Les besoin de soins, d'amour et de bonheur sont remarquablement manifestés par la population Village. Il s'agit en fait de rendre la maison heureuse, d'y semer l'amour et de lui prodiguer des soins de réanimation. Cependant, ce même besoin exprimé par le groupe Maison dissimule, chez le g. Maison, d'autres significations visant à sauvegarder l'ambiance d'amour et de bonheur déjà régnante et de maintenir sans interruption l'attention et les soins de fonctionnement déjà existants.

Par ailleurs, le g. Institution semble plus axé à décrypter des besoins fonctionnels et psychologiques consistant à multiplier les équipements et les meubles, à embellir la maison et la rendre propre. Les besoins du g. Maison sont d'ordre psychologique et environnemental, à base de confort et de luxe, et ceux du g. Village sont d'ordre psychologique. La schématisation des besoins aboutit à une forme pyramidale dont la base (Village) est constituée d'éléments complexes psychologiques et sécuritaires comme critères d'habitabilité des lieux. Au centre de la pyramide, apparaissent des besoins axés sur des dimensions psychologiques et fonctionnelles(Institution). Le sommet pyramidal (g. Maison) est réduit à des besoins plus performants axés sur l'aspect psychologique et écologique. Ce résultat rappelle les travaux de Maslow (1972) où le développement des individus est conditionné par la satisfaction des besoins d'affectivité, de sécurité et de considération. Notre résultat rend aussi compte de la priorité des besoins psychologiques et sociaux attestant de l'importance de la dimension sociale du foyer quelle que soit sa structure. Gehl (1971) discerne dans les besoins de l'habitation un système bi-dimensionnel constitué de besoins psychologiques et de besoins physiologiques. Le premier type de besoins couvre les interactions sociales, les rapports d'intimité, les identifications, les jeux, les désirs et la sécurité émotionnelle. Les besoins psychologiques englobent les dimensions spatiales, l'aménagement et les facteurs d'influence. Nos résultats détaillés vont également dans le sens de ceux trouvés par Lévy-Leboyer (1977) à partir de son étude sur le thème des besoins en environnement physique et social. Lévy-Leboyer relève l'importance des traits suivants : la possession par chaque individu d'un espace privé et personnel, le désir de propreté, le confort, l'absence de pollution et des besoins en matière de relations sociales et d'animation.

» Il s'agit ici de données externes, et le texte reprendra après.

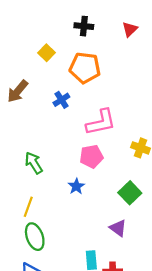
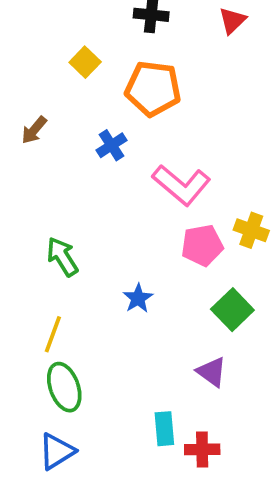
brown arrow: (18, 91) -> (34, 130), size x0.7
pink L-shape: (101, 122) -> (181, 185), turned 52
pink pentagon: (91, 156) -> (202, 245), moved

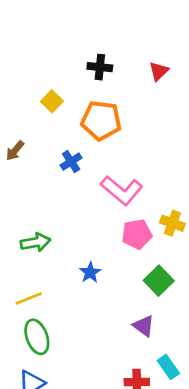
green arrow: (62, 257) -> (35, 242), turned 112
yellow line: (53, 334) -> (29, 298), turned 48
cyan rectangle: (164, 429) -> (168, 367), moved, turned -30

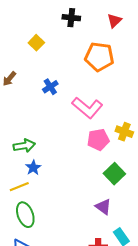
orange pentagon: (101, 120) -> (99, 57), moved
blue star: (90, 272) -> (33, 168), moved

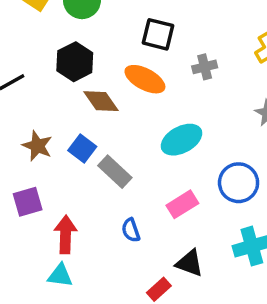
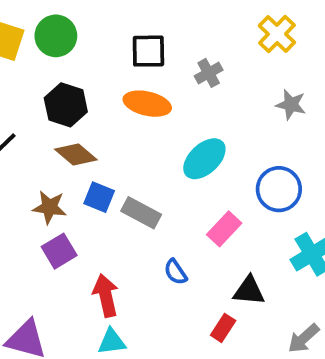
brown diamond: (101, 101) -> (76, 154), moved
purple square: (28, 202) -> (59, 251), moved

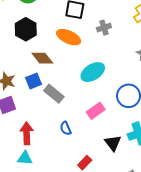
brown diamond: (76, 154) -> (42, 58), moved
blue square: (99, 197) -> (34, 81), turned 35
black triangle: (249, 291) -> (113, 143), moved, turned 36

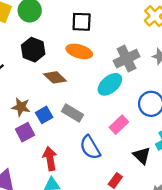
gray cross: (104, 28) -> (127, 59), moved, size x1.6
blue square: (34, 81) -> (44, 115), moved
blue semicircle: (66, 128) -> (90, 147), size x1.6

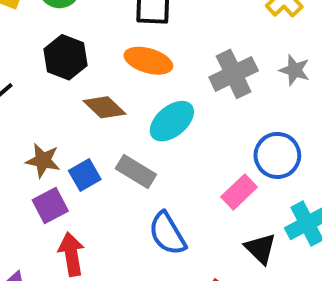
cyan ellipse: (110, 84) -> (172, 121), moved
pink rectangle: (119, 125) -> (239, 192), moved
red arrow: (50, 159) -> (71, 254), moved

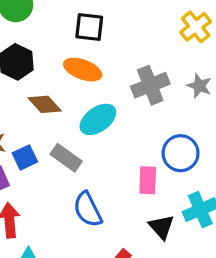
pink rectangle: (239, 192) -> (148, 180), turned -48

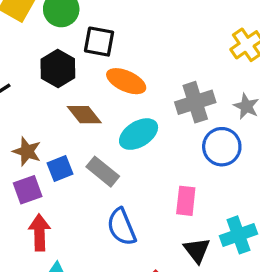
black square: (89, 27) -> (99, 42), moved
blue circle: (181, 153) -> (222, 147), moved

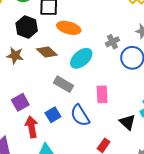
gray cross: (195, 102) -> (112, 42), moved, size x0.6
brown star: (27, 151) -> (15, 56), moved
blue square: (60, 168) -> (53, 115), moved
pink rectangle: (186, 201) -> (102, 94), moved

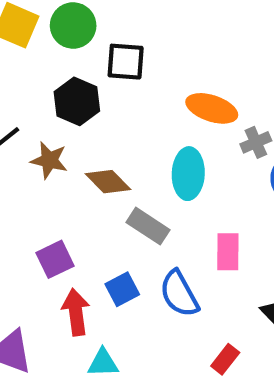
orange ellipse: (69, 28) -> (212, 108), moved
brown diamond: (47, 52) -> (108, 182), moved
cyan ellipse: (81, 58) -> (188, 174), turned -50

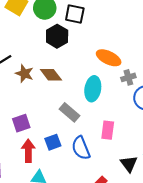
black square: (126, 62) -> (75, 14), moved
black hexagon: (77, 101) -> (57, 36), moved
brown diamond: (108, 182) -> (51, 75), moved

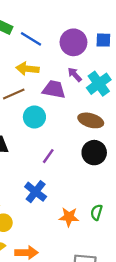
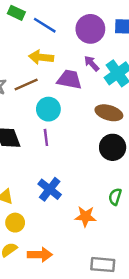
purple line: (48, 156) -> (46, 137), moved, turned -42
green semicircle: (96, 212) -> (115, 197), moved

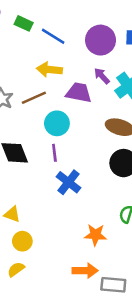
blue cross: (50, 189) -> (68, 182), moved
orange arrow: (40, 255) -> (85, 271), moved

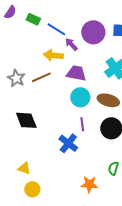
purple arrow: (102, 76) -> (71, 44), moved
cyan circle: (57, 123) -> (80, 97), moved
purple line: (54, 153) -> (82, 124), moved

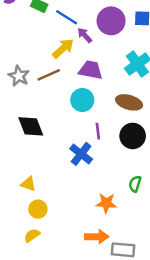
yellow arrow: (53, 55) -> (63, 48), turned 132
cyan circle: (80, 97) -> (82, 100), moved

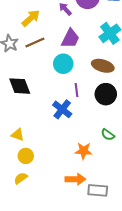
yellow arrow: (63, 48) -> (31, 18), moved
purple trapezoid: (91, 70) -> (70, 38), turned 105
green semicircle: (135, 184) -> (108, 135), turned -72

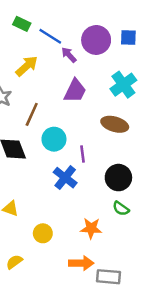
brown line: (35, 42) -> (32, 114), moved, turned -42
cyan circle: (63, 64) -> (54, 139), moved
black circle: (106, 94) -> (118, 178), moved
yellow circle: (26, 156) -> (43, 233), moved

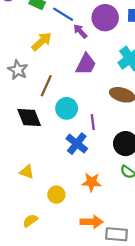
orange star: (91, 228) -> (92, 182), moved

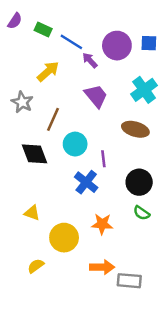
purple trapezoid: (86, 64) -> (96, 96), turned -65
yellow circle: (56, 195) -> (64, 238), size x1.5

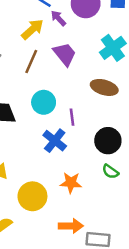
yellow arrow: (48, 71) -> (32, 29), moved
brown line: (53, 119) -> (31, 61), moved

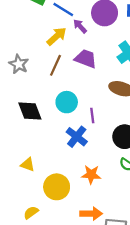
purple trapezoid: (65, 54) -> (86, 59), turned -30

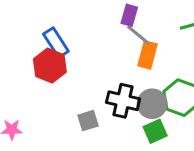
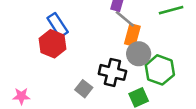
gray circle: (152, 104) -> (139, 54), moved
gray square: (88, 121) -> (84, 89), turned -35

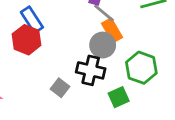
orange rectangle: (132, 35) -> (112, 30), turned -45
gray circle: (139, 54) -> (103, 45), moved

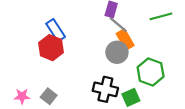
black cross: (91, 70) -> (105, 89), moved
gray square: (60, 88) -> (49, 96), moved

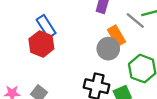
gray line: (118, 24) -> (135, 21), moved

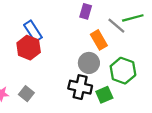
gray circle: (108, 49) -> (89, 63), moved

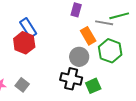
gray line: (116, 26) -> (104, 23), turned -30
green hexagon: (123, 71) -> (110, 51), moved

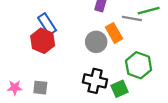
green hexagon: (110, 51) -> (139, 65), moved
gray circle: (79, 57) -> (96, 42), moved
gray square: (22, 85) -> (40, 88), turned -32

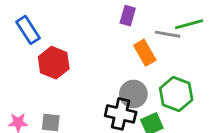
blue rectangle: (47, 24) -> (28, 30), moved
gray circle: (96, 42) -> (133, 94), moved

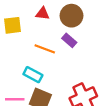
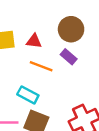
red triangle: (43, 14) -> (34, 41), moved

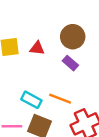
orange line: (41, 66) -> (60, 99), moved

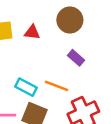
purple rectangle: (70, 63) -> (76, 58), moved

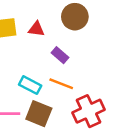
purple rectangle: (76, 58) -> (60, 55), moved

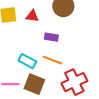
purple rectangle: (60, 55) -> (51, 37), turned -32

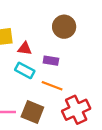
red triangle: (32, 16) -> (25, 49), moved
cyan rectangle: (27, 61) -> (25, 70), moved

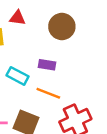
red triangle: (25, 49) -> (17, 18), moved

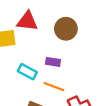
red triangle: (17, 18) -> (27, 21), size x1.5

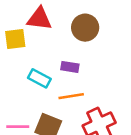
orange line: (54, 87) -> (71, 96), turned -30

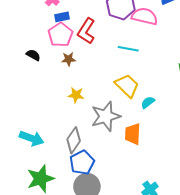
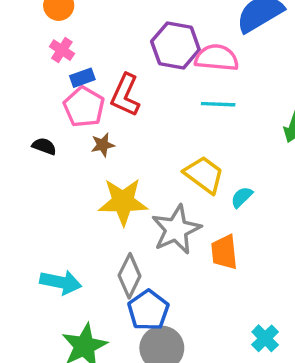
cyan line: (128, 49) -> (218, 104), moved
yellow star: (76, 95) -> (123, 202), size x1.8

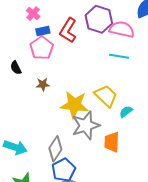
red L-shape: (125, 95) -> (68, 30), moved
brown star: (103, 145) -> (43, 84), moved
black semicircle: (44, 146) -> (16, 68), turned -144
yellow star: (123, 202) -> (74, 105), moved

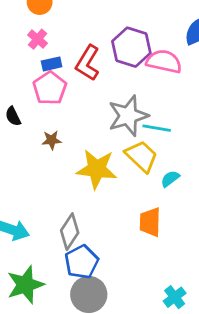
cyan line: (119, 56) -> (157, 128), moved
gray star: (86, 125) -> (128, 116), moved

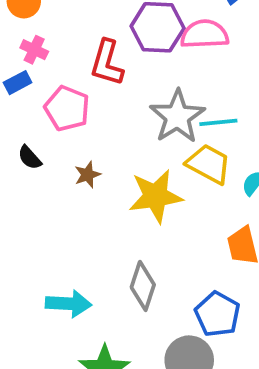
blue rectangle: (52, 64) -> (18, 83), moved
blue pentagon: (82, 262) -> (217, 314), moved

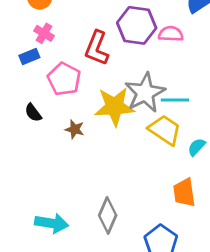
pink semicircle: (205, 34) -> (171, 34), size x0.7
brown star: (87, 175) -> (75, 129), turned 30
yellow star: (156, 196) -> (115, 107), moved

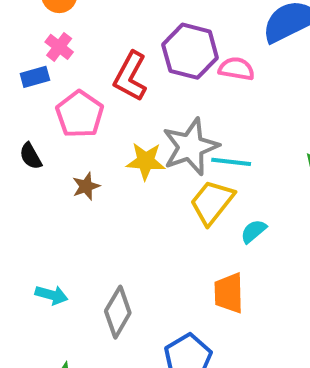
yellow star: (115, 107) -> (146, 161), size x0.7
brown star: (75, 129) -> (86, 186), turned 30
yellow trapezoid: (165, 130) -> (212, 202), turned -92
cyan arrow: (52, 223) -> (52, 295), moved, size x0.7

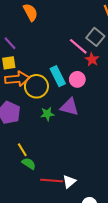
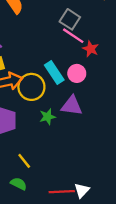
gray square: (95, 37) -> (70, 19), moved
green semicircle: (29, 164) -> (19, 184), moved

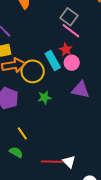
red star: (91, 49) -> (66, 50), moved
purple triangle: (72, 106) -> (81, 90), moved
white triangle: (82, 190) -> (69, 162), turned -32

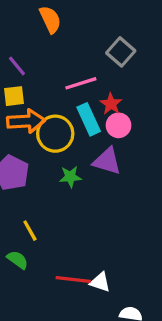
pink line: (71, 31) -> (81, 83), moved, turned -60
purple triangle: (81, 90) -> (107, 161), moved
white triangle: (69, 162) -> (100, 282), turned -32

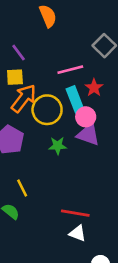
orange arrow: (26, 121) -> (24, 98), turned -52
pink circle: (119, 125) -> (86, 117), moved
red line: (73, 280) -> (75, 213), moved

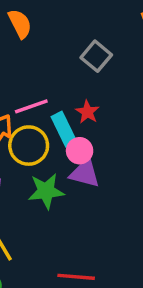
pink line: (70, 70) -> (31, 106), moved
green star: (58, 146) -> (46, 191), size x1.5

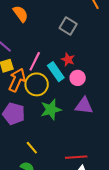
pink line: (31, 106) -> (35, 61), turned -36
pink circle: (80, 151) -> (78, 78), moved
purple triangle: (85, 173) -> (84, 106), moved

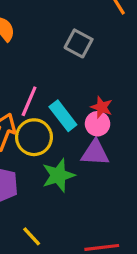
red star: (68, 59) -> (102, 107), moved
purple triangle: (84, 106) -> (95, 153), moved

Nos résultats montrent, plus particulièrement, que l'absence des services de base n'est lacunaire que si elle s'accompagne d'une autre absence, celle du cadre socio-familial. Le fait de vivre chez soi, avec sa propre famille, semble affaiblir l'intérêt aux aspects fonctionnels médiocres, observés dans certaines maisons. Il est aussi surprenant de constater que ces effets sont aussi atténués lorsque existe un «espoir social» consistant dans la possibilité de rejoindre la maison parentale. La population Institution illustre le sentiment de «l'espoir social». D'ailleurs, dans une étude auprès des familles dans la région parisienne, Ratiu (1996)a aussi relevé une faible considération aux aspects fonctionnels de l'habitat. Contrairement à nous, elle trouve que le faible effet de l'insuffisance fonctionnelle s'explique par la mobilité résidentielle et la vie dans le cadre si étendu de la région parisienne.